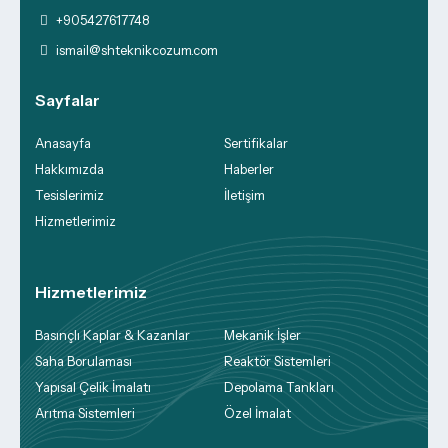
+905427617748
ismail@shteknikcozum.com
Sayfalar
Anasayfa
Sertifikalar
Hakkımızda
Haberler
Tesislerimiz
İletişim
Hizmetlerimiz
Hizmetlerimiz
Basınçlı Kaplar & Kazanlar
Mekanik İşler
Saha Borulaması
Reaktör Sistemleri
Yapısal Çelik İmalatı
Depolama Tankları
Arıtma Sistemleri
Özel İmalat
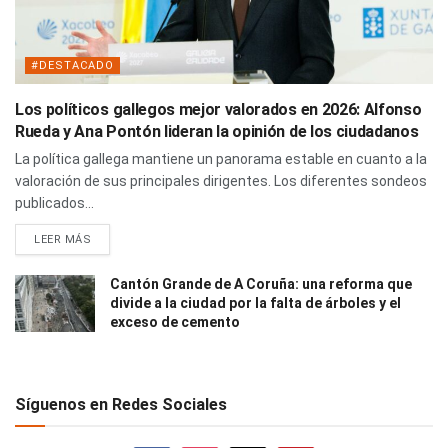
#DESTACADO
Los políticos gallegos mejor valorados en 2026: Alfonso
Rueda y Ana Pontón lideran la opinión de los ciudadanos
La política gallega mantiene un panorama estable en cuanto a la
valoración de sus principales dirigentes. Los diferentes sondeos
publicados...
LEER MÁS
Cantón Grande de A Coruña: una reforma que
divide a la ciudad por la falta de árboles y el
exceso de cemento
Síguenos en Redes Sociales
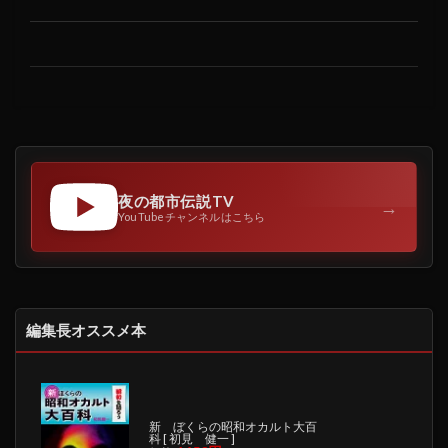
夜の都市伝説TV
→
YouTubeチャンネルはこちら
編集長オススメ本
新 ぼくらの昭和オカルト大百
科 [ 初見 健一 ]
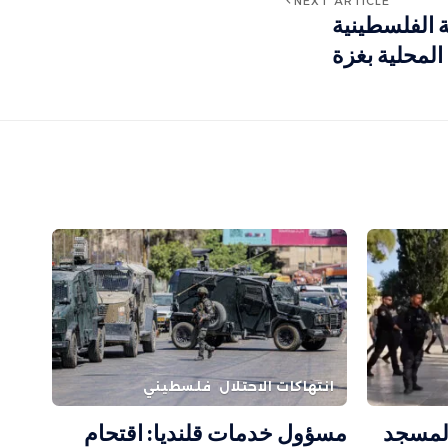
NEXT ARTICLE
ة الفلسطينية
 المحلية بغزة
انتهاكات الاحتلال
فلسطيني
 المسجد
مسؤول خدمات قلنديا: اقتحام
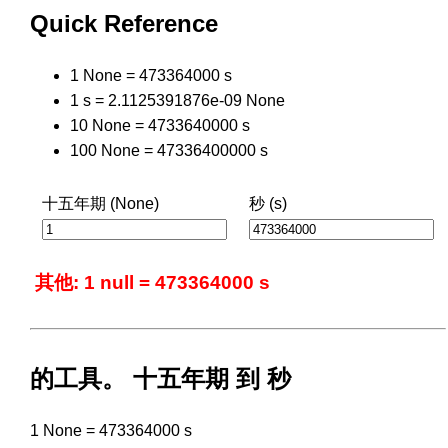
Quick Reference
1 None = 473364000 s
1 s = 2.1125391876e-09 None
10 None = 4733640000 s
100 None = 47336400000 s
十五年期 (None)
秒 (s)
其他: 1 null = 473364000 s
的工具。 十五年期 到 秒
1 None = 473364000 s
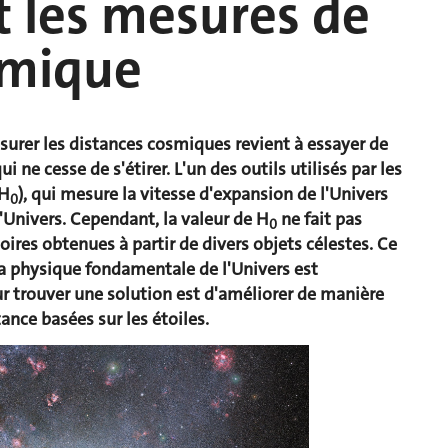
t les mesures de
smique
urer les distances cosmiques revient à essayer de
i ne cesse de s'étirer. L'un des outils utilisés par les
(H
), qui mesure la vitesse d'expansion de l'Univers
0
l'Univers. Cependant, la valeur de H
ne fait pas
0
ires obtenues à partir de divers objets célestes. Ce
a physique fondamentale de l'Univers est
pour trouver une solution est d'améliorer de manière
ance basées sur les étoiles.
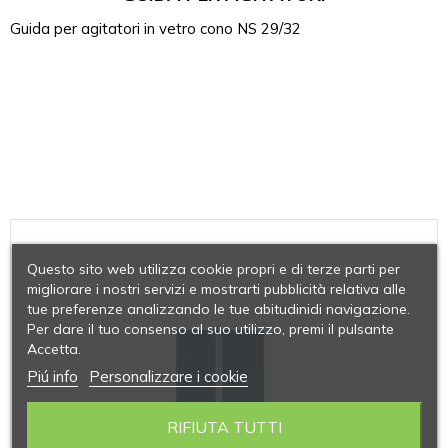
Guida per agitatori in vetro cono NS 29/32
Questo sito web utilizza cookie propri e di terze parti per
migliorare i nostri servizi e mostrarti pubblicità relativa alle
tue preferenze analizzando le tue abitudinidi navigazione.
Per dare il tuo consenso al suo utilizzo, premi il pulsante
Accetta.
Piú info
Personalizzare i cookie
RIFIUTA TUTTI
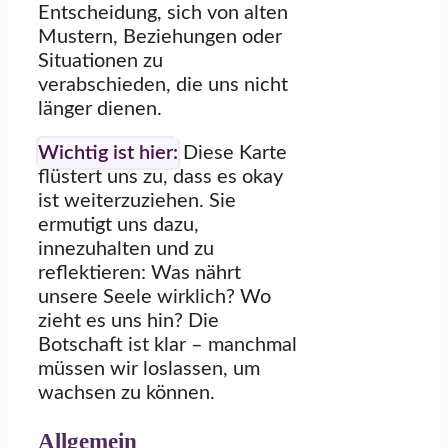
Entscheidung, sich von alten
Mustern, Beziehungen oder
Situationen zu
verabschieden, die uns nicht
länger dienen.
Wichtig ist hier:
Diese Karte
flüstert uns zu, dass es okay
ist weiterzuziehen. Sie
ermutigt uns dazu,
innezuhalten und zu
reflektieren: Was nährt
unsere Seele wirklich? Wo
zieht es uns hin? Die
Botschaft ist klar – manchmal
müssen wir loslassen, um
wachsen zu können.
Allgemein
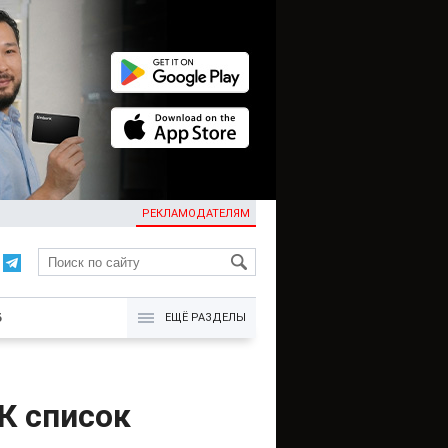
РЕКЛАМОДАТЕЛЯМ
KG
Б
ЕЩЁ РАЗДЕЛЫ
К список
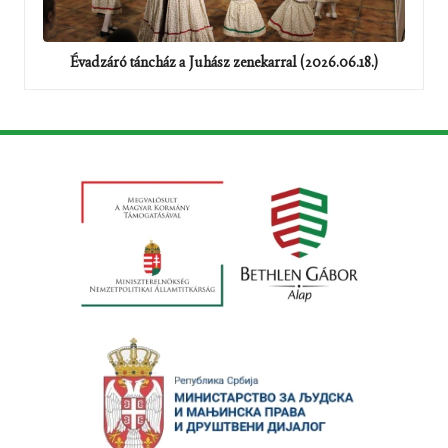
Évadzáró táncház a Juhász zenekarral (2026.06.18.)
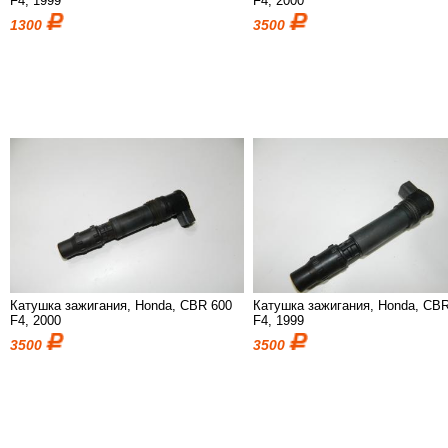
F4, 1999
F4, 2000
1300
3500
Катушка зажигания, Honda, CBR 600
Катушка зажигания, Honda, CB
F4, 2000
F4, 1999
3500
3500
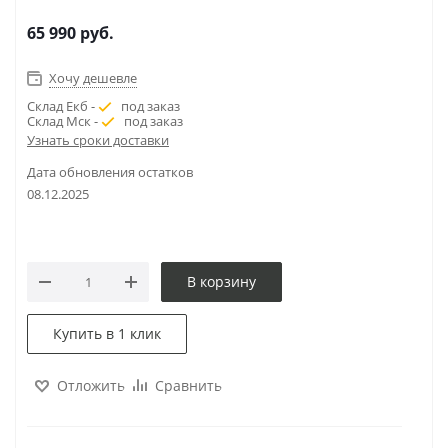
65 990
руб.
Хочу дешевле
Склад Екб -
под заказ
Склад Мск -
под заказ
Узнать сроки доставки
Дата обновления остатков
08.12.2025
В корзину
Купить в 1 клик
Отложить
Сравнить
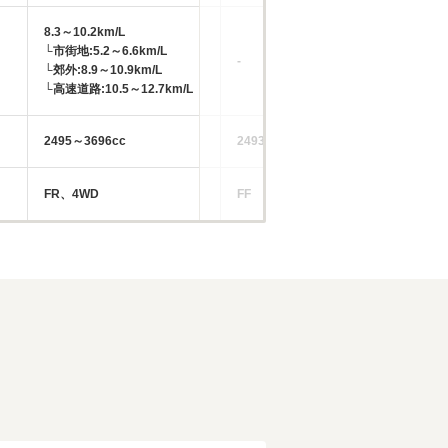
8.3～10.2km/L
12
└市街地:5.2～6.6km/L
└市
-
└郊外:8.9～10.9km/L
└郊
└高速道路:10.5～12.7km/L
└高
2495～3696cc
2493cc
34
FR、4WD
FF
FR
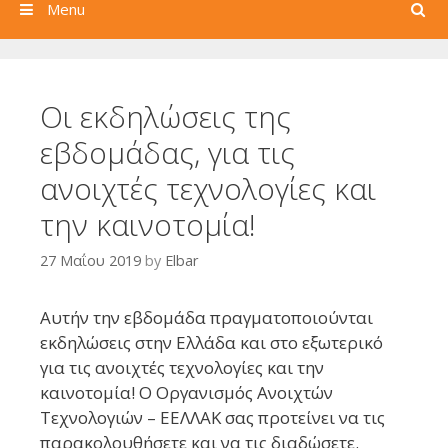
Search
Menu
Οι εκδηλώσεις της
εβδομάδας, για τις
ανοιχτές τεχνολογίες και
την καινοτομία!
27 Μαΐου 2019
by
Elbar
Αυτήν την εβδομάδα πραγματοποιούνται
εκδηλώσεις στην Ελλάδα και στο εξωτερικό
για τις ανοιχτές τεχνολογίες και την
καινοτομία! Ο Οργανισμός Ανοιχτών
Τεχνολογιών – ΕΕΛΛΑΚ σας προτείνει να τις
παρακολουθήσετε και να τις διαδώσετε.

* _EXERCISE GOAL_: Filter by the word "зажигания": copy every line of the data that holds it.

* _TASK RESPONSE_:
Катушка зажигания, Honda, CBR 600
Катушка зажигания, Honda, CB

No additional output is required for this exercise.